Payment cuts to nearly all of medicine, including gastroenterology, could be in store beginning Jan. 1, 2021. Physicians may also face elimination of some services the Centers for Medicare & Medicaid Services granted temporary access to during the coronavirus (COVID-19) pandemic according to CMS’s recently released policy and payment recommendations. These proposals could be implemented as physician practices are still recovering financially from states’ temporary ban on elective surgeries from March through May 2020 in response to the public health emergency (PHE) and continuing to deal with the clinical and financial challenges of the pandemic.
In early August, CMS proposed a number of changes for 2021 that affect physicians. There’s plenty of good, bad, and ugly in this proposed rule.
Let’s start with two positives (The good):
Medicare proposes to maintain the current values for colonoscopy with biopsy (45385) and esophagogastroduodenoscopy (EGD) with biopsy (43239). Despite a recent reevaluation of these codes in 2016 and 2014, respectively, Medicare conceded to Anthem’s suggestion that the procedures were not overvalued and needed another evaluation. The AGA and our sister societies’ data affirmed the current values and Medicare proposed to maintain them in 2021.

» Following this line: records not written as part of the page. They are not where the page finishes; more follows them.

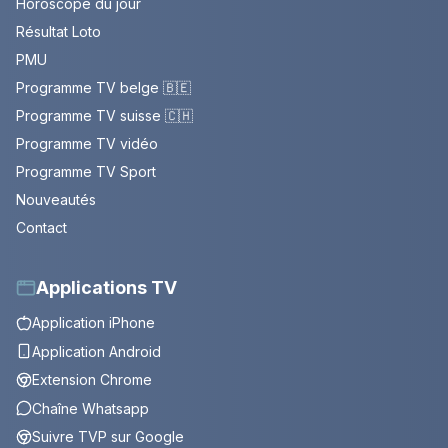
Horoscope du jour
Résultat Loto
PMU
Programme TV belge 🇧🇪
Programme TV suisse 🇨🇭
Programme TV vidéo
Programme TV Sport
Nouveautés
Contact
Applications TV
Application iPhone
Application Android
Extension Chrome
Chaîne Whatsapp
Suivre TVP sur Google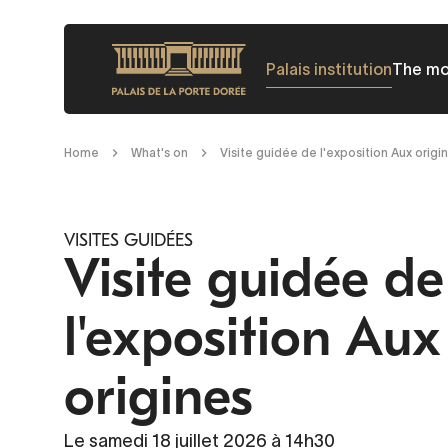
Skip
to
Palais institution
The m
main
content
Breadcrumb
Home
What's on
Visite guidée de l'exposition Aux origi
VISITES GUIDÉES
Visite guidée de
l'exposition Aux
origines
Le samedi 18 juillet 2026 à 14h30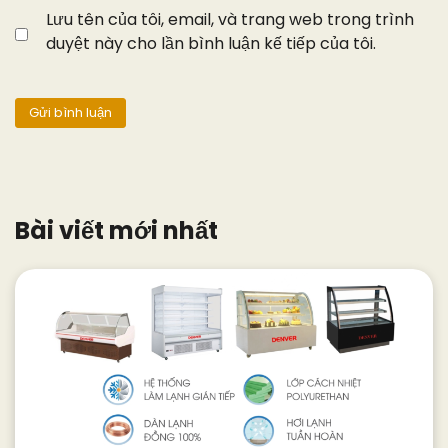
Lưu tên của tôi, email, và trang web trong trình
duyệt này cho lần bình luận kế tiếp của tôi.
Bài viết mới nhất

Medicare proposes to increase the price for scope video system equipment (ES031) from $36,306 to $70,673.38 and the suction machine (Gomco) (EQ235) from $1,981.66 to $3,195.85, phased in over 2 years. This will provide a small increase in the practice expense value for all GI endoscopy procedures. Since CMS began conducting a review of scope systems in 2017, the AGA and our sister societies have successfully worked to convince the Agency to increase its payment for GI endoscopes and associated equipment by providing invoices. We are pleased Medicare is updating these items to reflect more accurate costs.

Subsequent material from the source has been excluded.